Ce dernier point a particulièrement intéressé une partie de la presse et des médias nationaux au point qu’on a parlé d’un possible retour à une sorte de néo-féminisme. Or, que les femmes se préoccupent de leur sexualité mise en rapport direct avec leur fonction sociale, ça n’étonne plus personne, dès que le sociologue Pierre BOURDIEU a largement soutenu dans ses textes la thèse selon laquelle il y a une relation entre les performances sexuelles des partenaires et leur condition sociale. Ce qui étonne c’est que, après Mai 68, c’est encore la femme qui pose la question féminine en termes de nécessité d’une modification profonde de la sexualité dominante et des rapports entre l’homme et la femme dans un contexte non plus d’asservissement mais de collaboration paritaire.

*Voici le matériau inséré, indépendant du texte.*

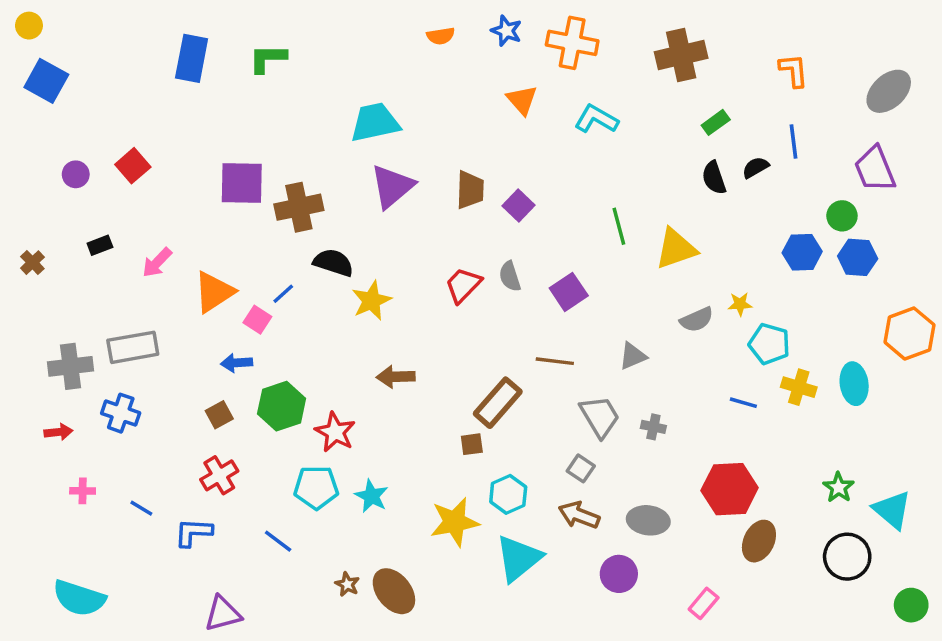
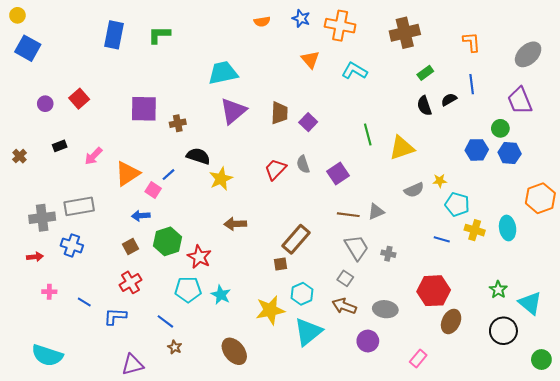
brown cross: (299, 207) -> (178, 123), size x0.6
brown line: (555, 361) -> (348, 215), moved
brown star: (347, 584) -> (175, 347), moved

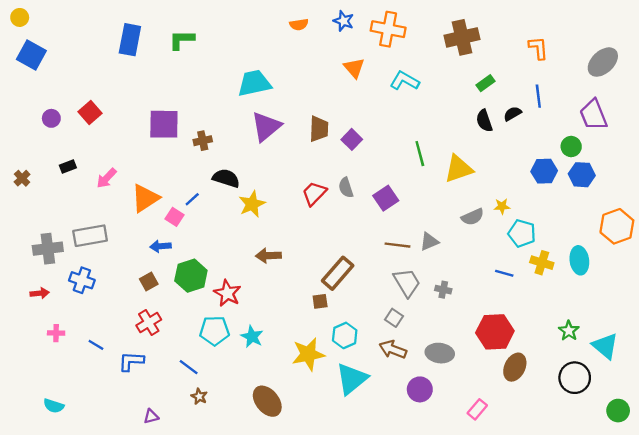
cyan semicircle: (47, 355) -> (54, 406), size x0.6
purple triangle: (133, 365) -> (151, 416), size x0.6

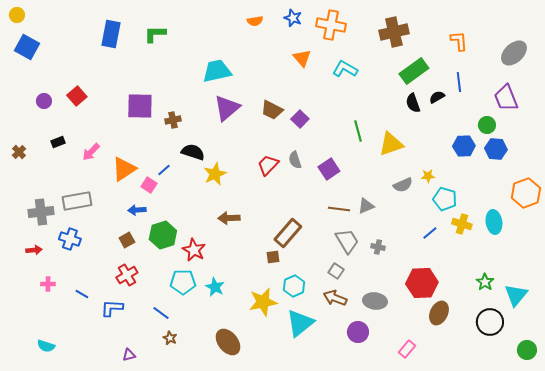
green rectangle: (486, 83) -> (414, 71), size x1.8
brown trapezoid: (319, 129) -> (272, 110), turned 115
blue line: (504, 273) -> (430, 233), turned -56
cyan triangle: (605, 346) -> (516, 295), turned 30

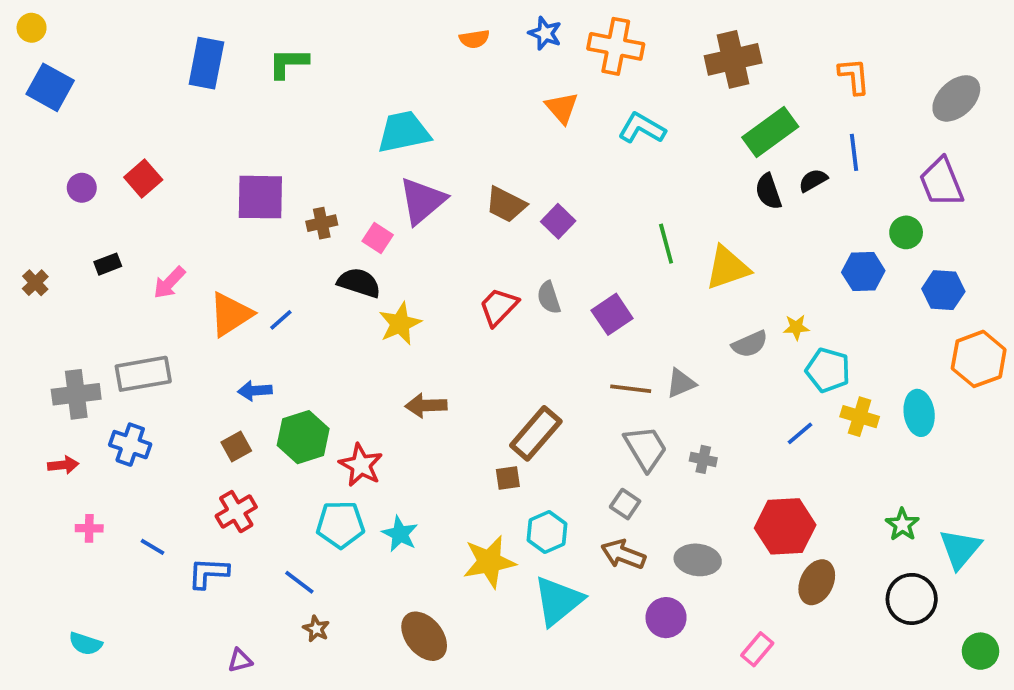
blue hexagon: (496, 149) -> (943, 290), moved
blue line: (164, 170) -> (281, 320), moved
pink square: (149, 185) -> (378, 238), moved

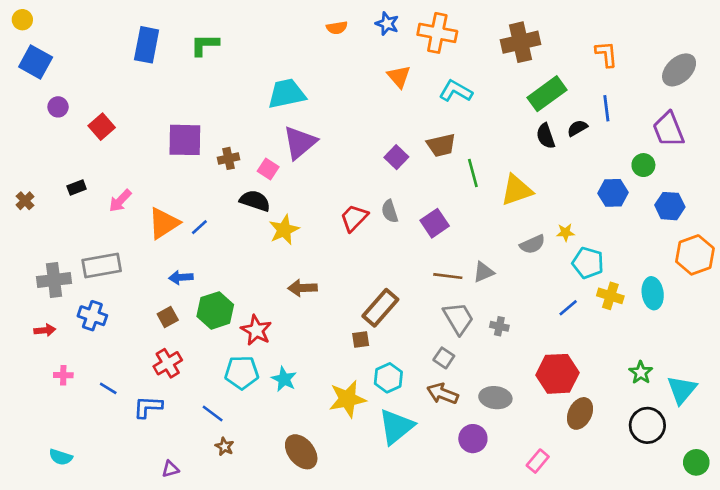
purple circle: (82, 188) -> (58, 107), moved
brown trapezoid: (506, 205) -> (441, 145), moved, turned -40

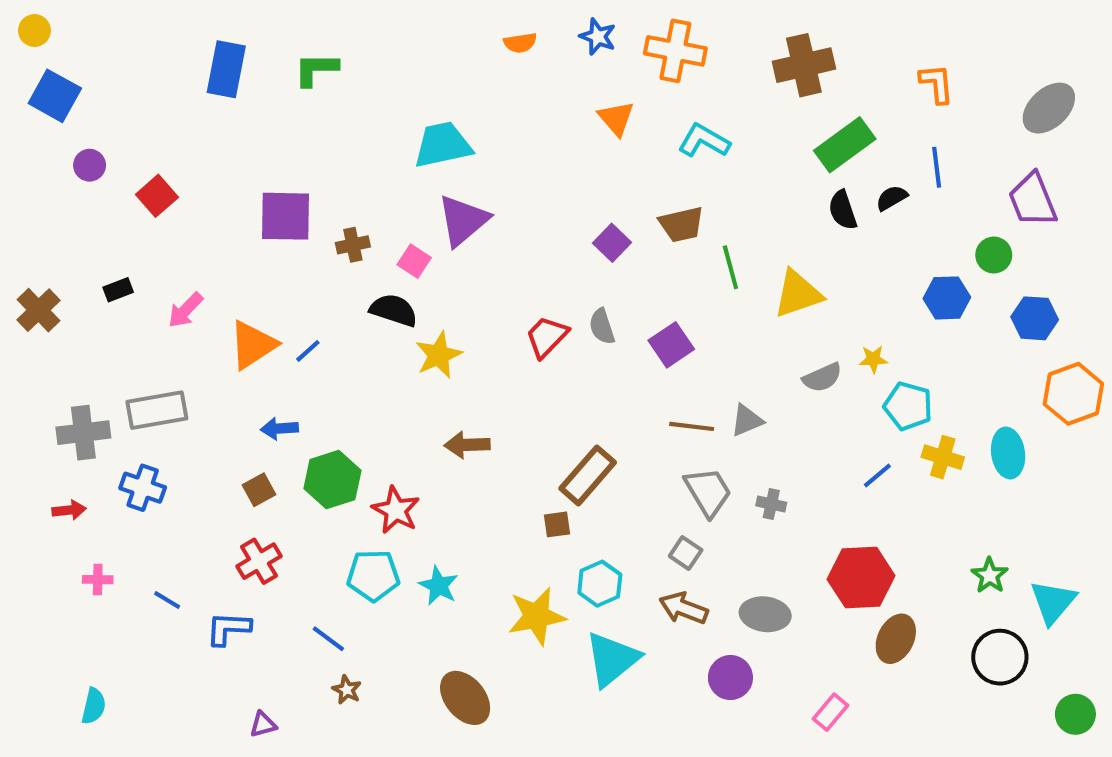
brown cross: (25, 201) -> (39, 310), size x1.5
cyan semicircle: (61, 457) -> (94, 706), turned -95

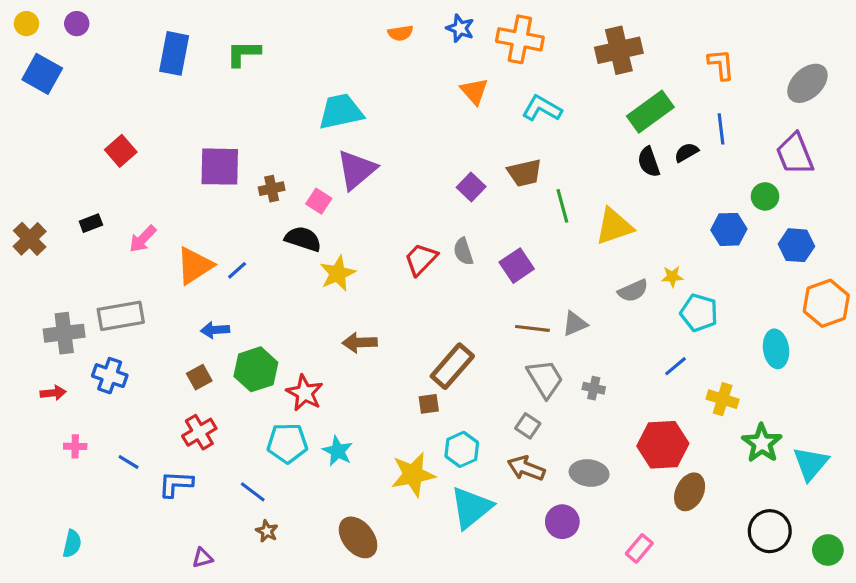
purple circle: (90, 165) -> (77, 24), moved
yellow cross: (943, 457) -> (723, 399), moved
green star: (990, 575) -> (762, 443), size x1.4
black circle: (1000, 657) -> (770, 531), moved

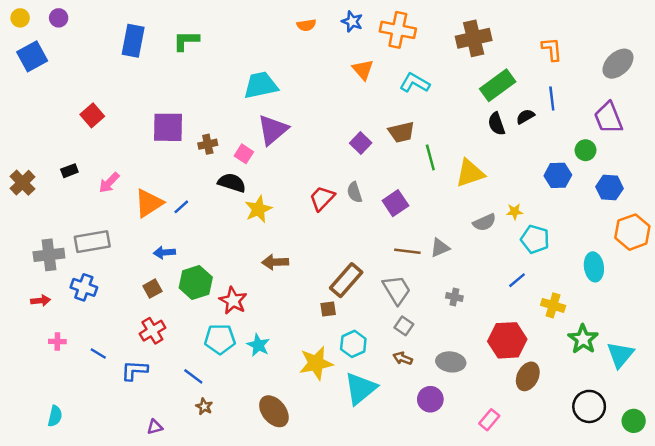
blue square: (42, 74) -> (32, 56), turned 32
gray trapezoid: (545, 379) -> (397, 290), moved
brown arrow: (526, 468) -> (403, 358), size x0.7

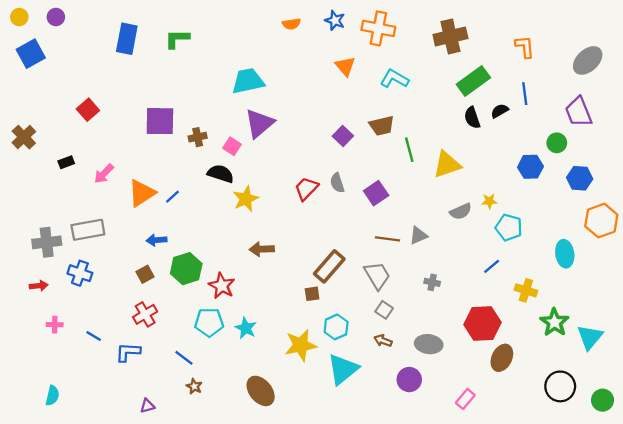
brown cross: (23, 183) -> (24, 137), moved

Dès la publication du « Deuxième sexe » (1949) de Simone de BEAUVOIR le débat sur la condition féminine tend essentiellement à la poursuite de trois grands objectifs : [1]. prendre de plus en plus conscience que la diversité entre les sexes n’est que d’ordre physiologique ; 2. légitimer, une fois pour toutes, certaines grandes valeurs humaines et intellectuelles de la femme que les luttes sociales et politiques instituées autour avaient, de facto, méconnues, bien plus, considérées nocives ; 3. reprendre le message de Simone de Beauvoir alors qu’elle affirmait que la fonction de reproduction assurée nécessairement par les femmes passe par une totale libération au niveau culturel et formatif.

Tout au long de ces vingt dernières années, les femmes ont poursuivi une nouvelle stratégie. Elles ont cultivé un autre projet plus ambitieux, où la maternité est pensée comme acte de création et de source d’identité et de pouvoir. Elles revendiquent, en fait, le droit à la maternité volontaire récupérant la libre disposition de leur corps et de leurs désirs. Conséquence, cette focalisation sur le sexe, cette excitation constante d’en parler, cette technique ancienne et aisément datable qu’est l’aveu (note 1).

Et voici Benoite GROULT, auteure d’un texte, « Ainsi soit-elle », qui a fait énormément de bruit, à l’époque de sa parution (1975) et qui continue encore aujourd’hui à choquer les lecteurs à cause d’un langage direct, percutant, excessivement rude. A partir de là, c’est un continuum de livres, d’interviews, d’articles, jusqu’à sa récente autobiographie, « Mon évasion », où elle vise à basculer la vieille idée de soumission de la femme au profit d’une forte idée de subjectivité, ce qui a favorisé « son évasion », se libérant de toutes les contraintes externes et désamorçant les tabous avec une franchise exceptionnelle. Ses multiples expériences sont les structures portantes du livre où Benoîte GROULT se raconte et raconte son itinéraire humain et intellectuel. Bien plus qu’un cheminement individuel le texte est la fresque entière d’une époque, d’une période historique cruciale pour l’avenir de la femme en vue d’une libération encore inachevée. Lutte qui a vu les écrivaines au premier rang contre une multitude de lieux communs et de préjugés [2] encore liés aux cultures discriminantes du passé.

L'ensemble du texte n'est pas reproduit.